King Kaufman's Sports Daily
The sad spiral of Maurice Clarett is just that, not an argument against early entry.
Aug. 10, 2006 | We talked a lot around here about Maurice Clarett when the former Ohio State star was fighting to gain entry into the NFL in 2003 and 2004 following his dismissal from the Buckeyes team. I thought he should have been given a chance.
Now we have our postscript, and I still think the same way, even with Clarett sitting in jail and facing serious prison time on the robbery and new gun charges.
Clarett was arrested early Wednesday following a police chase in Columbus, Ohio. Clarett was wearing a bulletproof vest, and police say they found four loaded guns, including an assault rifle, and a half-full bottle of vodka in the front seat of his SUV.
Clarett, 22, was already facing a robbery charge, and a judge Thursday raised his bond from $50,000 to $1.1 million.
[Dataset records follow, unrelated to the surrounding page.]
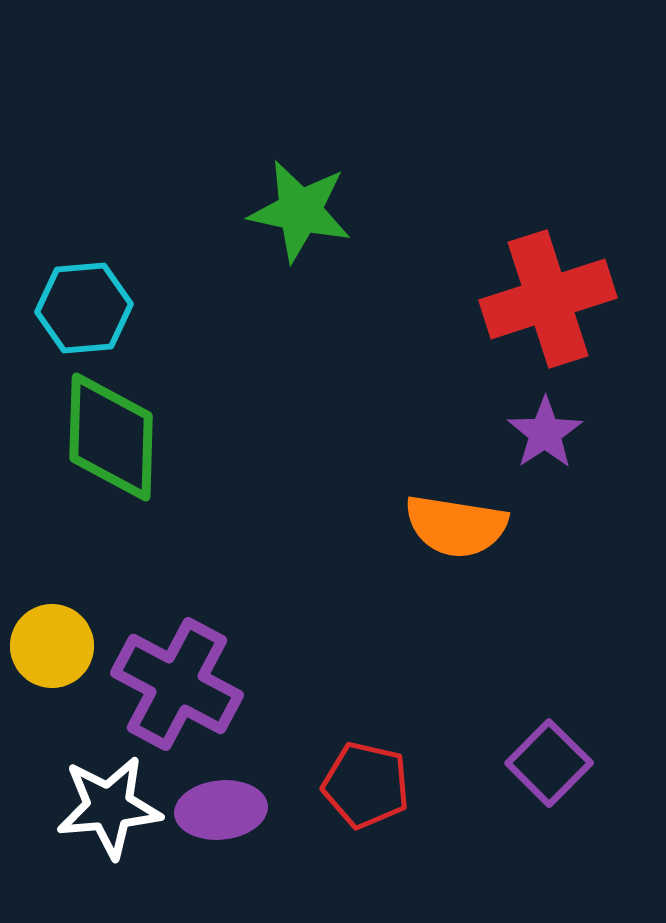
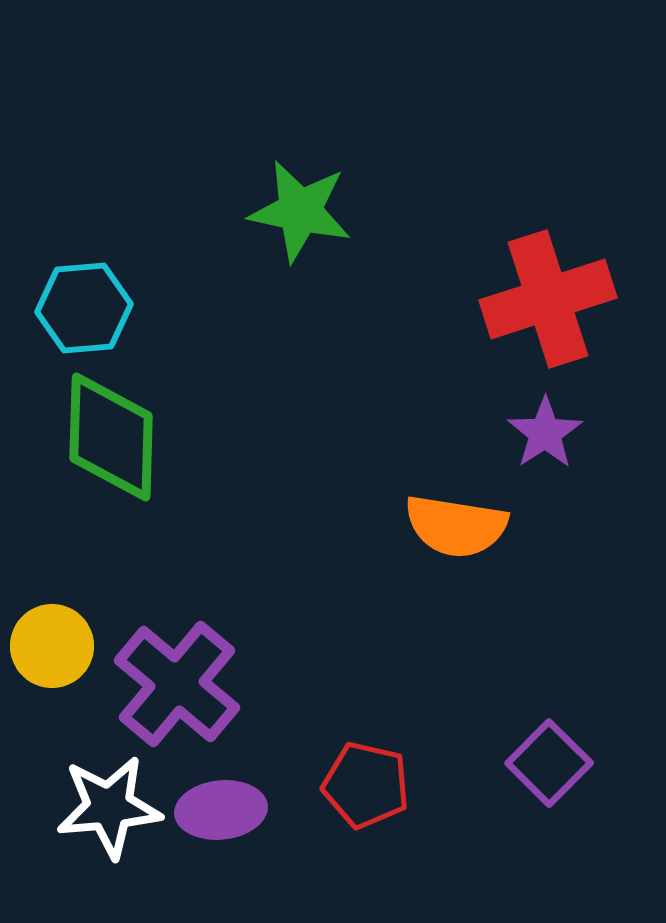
purple cross: rotated 12 degrees clockwise
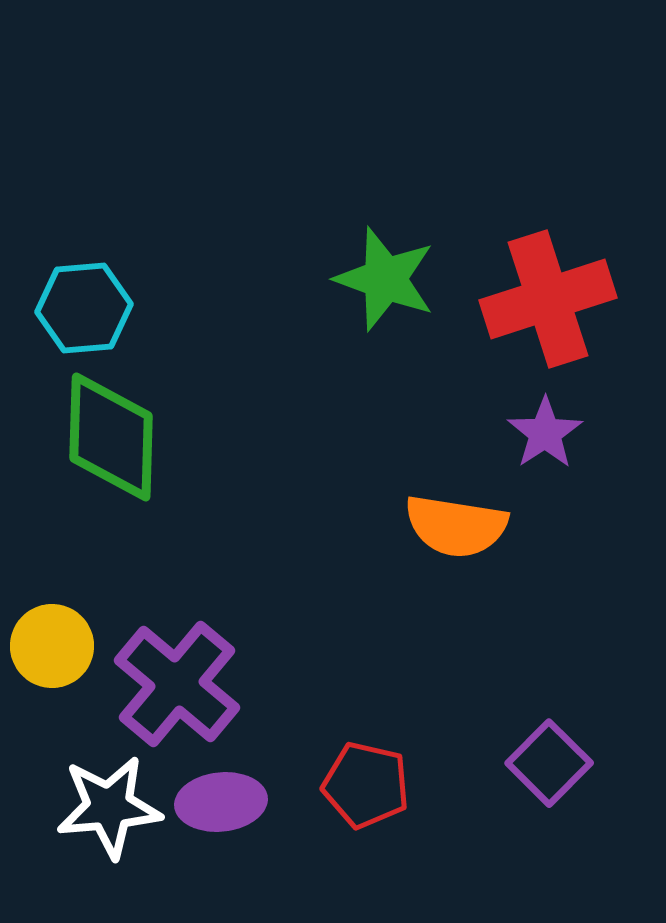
green star: moved 85 px right, 68 px down; rotated 8 degrees clockwise
purple ellipse: moved 8 px up
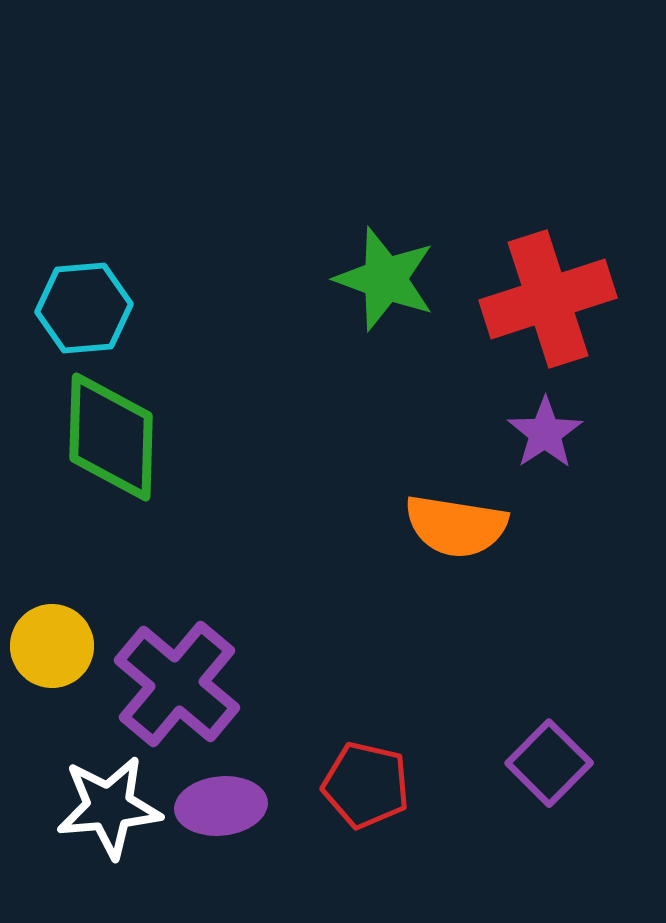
purple ellipse: moved 4 px down
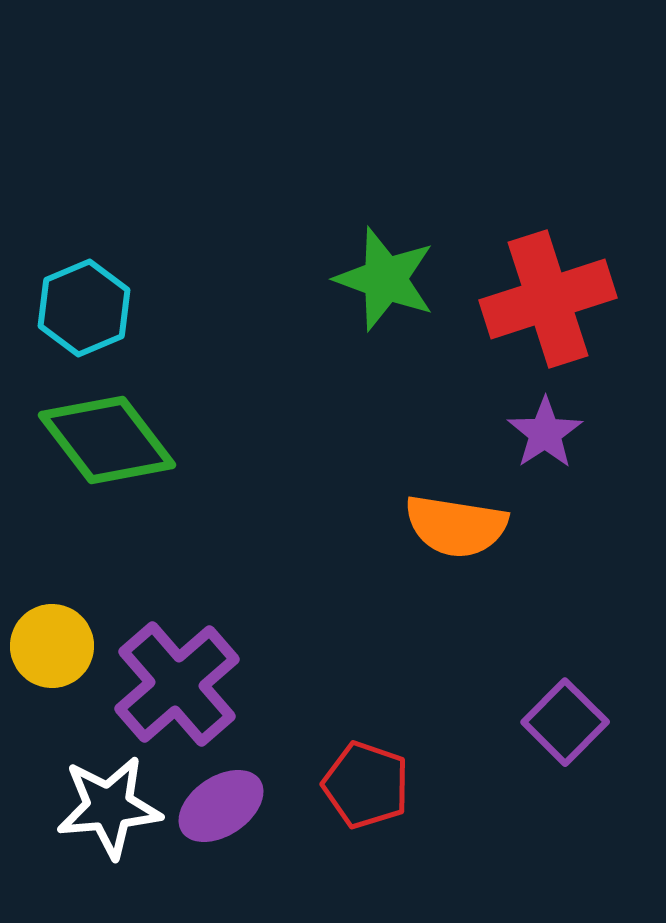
cyan hexagon: rotated 18 degrees counterclockwise
green diamond: moved 4 px left, 3 px down; rotated 39 degrees counterclockwise
purple cross: rotated 9 degrees clockwise
purple square: moved 16 px right, 41 px up
red pentagon: rotated 6 degrees clockwise
purple ellipse: rotated 28 degrees counterclockwise
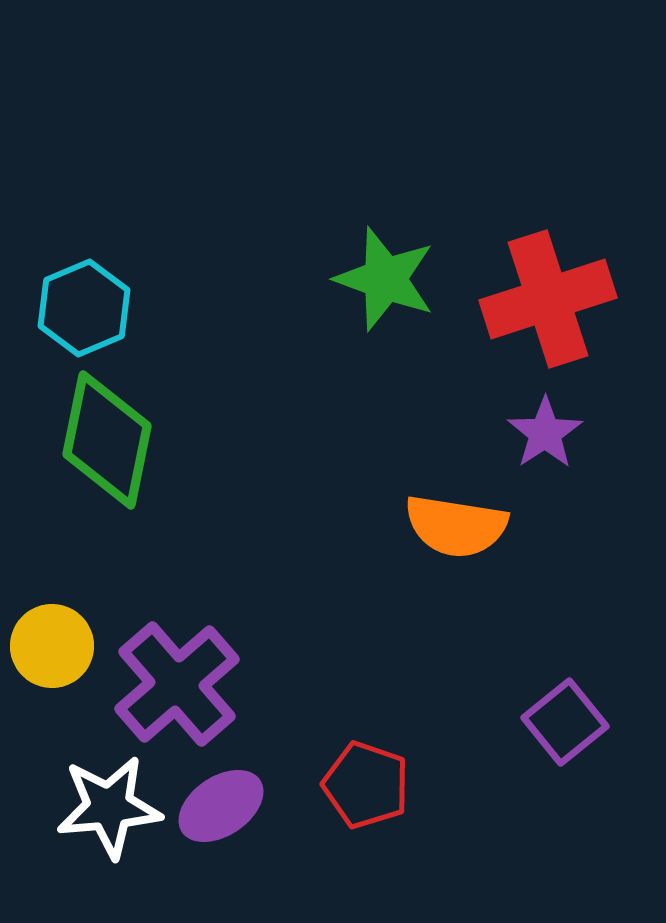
green diamond: rotated 49 degrees clockwise
purple square: rotated 6 degrees clockwise
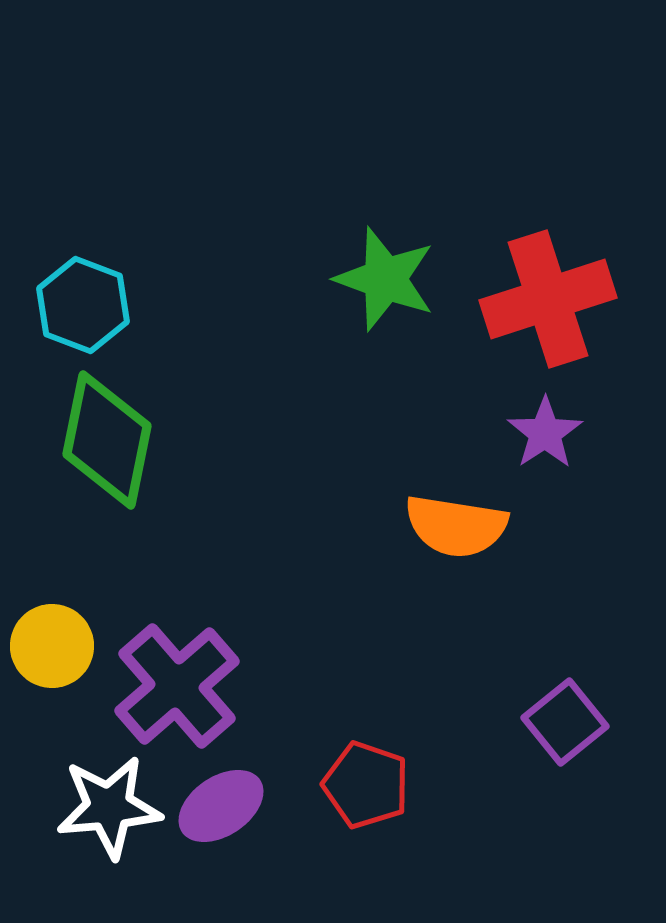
cyan hexagon: moved 1 px left, 3 px up; rotated 16 degrees counterclockwise
purple cross: moved 2 px down
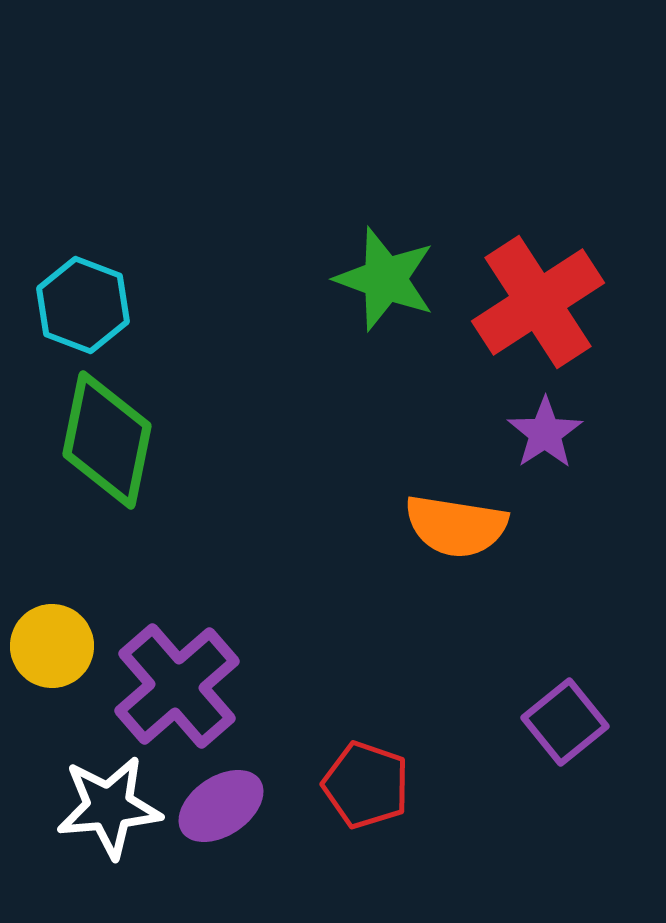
red cross: moved 10 px left, 3 px down; rotated 15 degrees counterclockwise
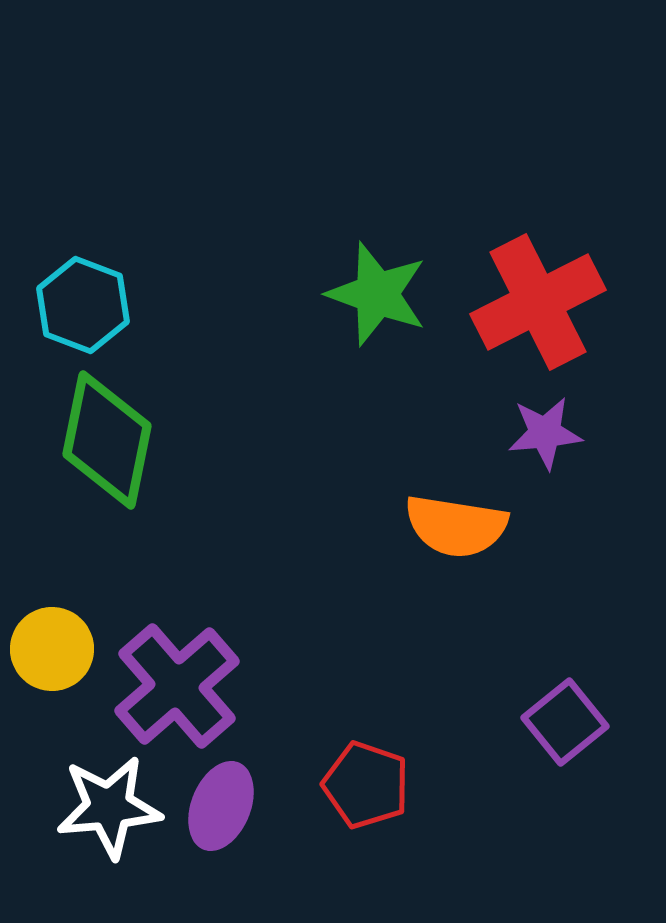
green star: moved 8 px left, 15 px down
red cross: rotated 6 degrees clockwise
purple star: rotated 28 degrees clockwise
yellow circle: moved 3 px down
purple ellipse: rotated 34 degrees counterclockwise
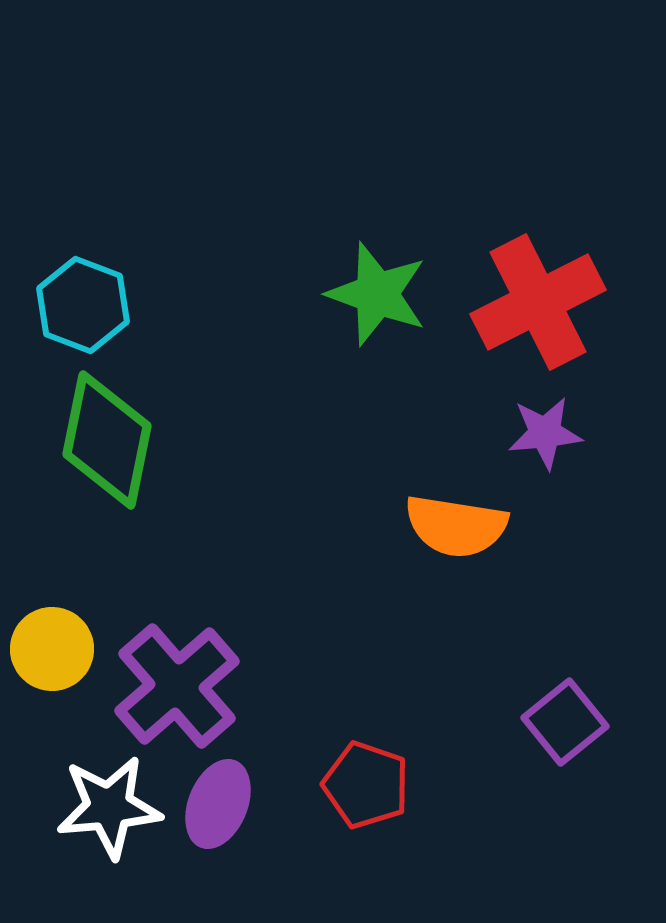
purple ellipse: moved 3 px left, 2 px up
He had agreed to play this season for the Mahoning Valley Hitmen of the Eastern Indoor Football League, a new league so minor it stretches the definition of even minor. Not quite the NFL, the league's salary cap is $5,000 a week. For all 20 players on a team, combined.
If given the chance, I don't think Clarett would have succeeded. When he did get his chance in 2005, the Denver Broncos making him a surprise third-round pick, he failed spectacularly, showing up to camp out of shape, getting injured, antagonizing teammates and bosses and getting cut before ever seeing the field.
It can be argued, I suppose, that if Clarett had stayed in school -- if he hadn't gotten into the legal mess in the summer of 2003 that started him on his spiral and led to his getting kicked off the team -- he might have gained the maturity he needed to succeed in life, or at least in the NFL.
But then, he wouldn't have been Maurice Clarett. He did get into that trouble. He did get kicked off the team. He would have to have been more mature in the first place not to find himself locked out of both the NCAA and the NFL in 2003. And by the way I still don't understand why he didn't go to the Canadian Football League while the getting was good.
What I'm saying is the guy's just a screw-up. He's got serious problems that weren't going to be solved by putting in another two years at Ohio State, skating through classes and being a pro football player in every sense except legal salary.
Maurice Clarett is not the counterargument to letting teenagers turn pro, though he's going to be used that way. I acknowledge that there are some good and reasonable arguments against letting 18- and 19-year-olds play in the NFL or the NBA. But Clarett's failure isn't one of them. He was a time bomb. It's looking like he was going to screw up whenever he got his chance.
Screwed-up kids grow up, a lot of the time, to become screwed-up adults. That doesn't mean other kids are going to grow up the same way.